For years I lived my life in misery. I made a poor choice for a spouse, a drug and alcohol abuser, because I did not think I deserved better. There were days when I was not even able to get up and function. Ultimately, it impacted every aspect of my life, while society and professionals kept telling me it had nothing to do with my abortion in spite of the fact that I kept saying it did. Even today great pains are taken to dismiss post abortion stress as evidence by a New York Times Magazine article “Is there Such a Thing as Post Abortion Syndrome?”. When did we become a society when killing your unborn child and having it bother you is unacceptable and denied??? It just does not make sense.

It was many years before I found the help I needed to find healing. Through my faith and finding a therapist who dealt with post abortion issues, I was finally able to heal from my abortion. Today, if an abortion bothers someone, society is quick to blame it on a person’s religious beliefs which they say instills “guilt and shame”. My faith does not instill guilt and shame, my faith brings me the mercy of God and forgiveness and healing, the act of killing my own child and seeing him dead on the bed beside me instilled the guilt and shame.

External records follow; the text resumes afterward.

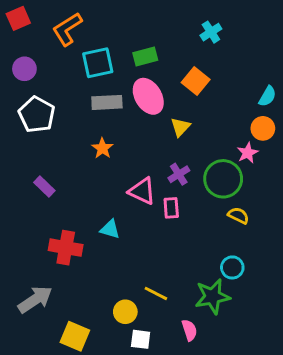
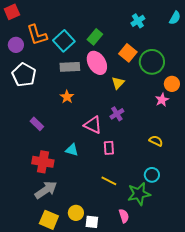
orange L-shape: (67, 29) -> (37, 35), moved, turned -75
green rectangle: (145, 57) -> (95, 37), turned -35
cyan square: (98, 63) -> (64, 41), turned -30
cyan semicircle: (267, 96) -> (175, 18), moved
green circle: (223, 179) -> (152, 62), moved
purple rectangle: (44, 186) -> (37, 124), moved
pink rectangle: (171, 208) -> (109, 148), moved
yellow line: (156, 293) -> (109, 181), moved
gray arrow: (35, 300) -> (46, 190), moved
yellow circle: (125, 312) -> (76, 213), moved

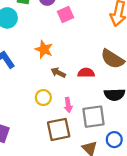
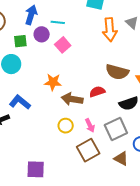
brown arrow: (58, 73) -> (72, 99), size x1.5

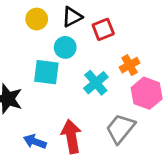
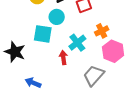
red arrow: (71, 136) -> (63, 58), moved, size x0.6

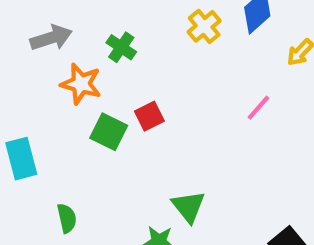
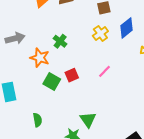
gray arrow: (51, 38) -> (15, 38), moved
pink line: (258, 108) -> (104, 71), moved
green semicircle: (67, 218) -> (37, 120), moved

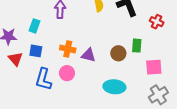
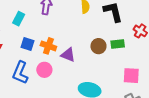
green rectangle: (137, 46) -> (118, 44), moved, turned 72
blue square: (36, 51) -> (28, 44), moved
brown circle: (118, 53) -> (98, 46), moved

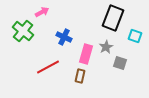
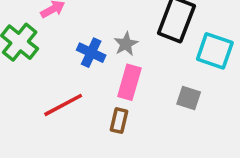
cyan square: (135, 36) -> (215, 51), size x1.5
gray star: (106, 47) -> (126, 44), moved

People protect abortion rights because they have believed the lies we, as a society have been fed over the years. It is my hope that women who have been made to believe abortion is a freedom when in reality it is a bondage, will come to see, as more women speak out in truth, that the truth is what set us free.

Thank you.

Theresa is the New York State Contact for Operation Outcry and the Director of Lumina/Hope & Healing after abortion, a post abortion referral service. She has two sons, one currently serving as a US Marine.

*Reprinted by permission of Operation Outcry.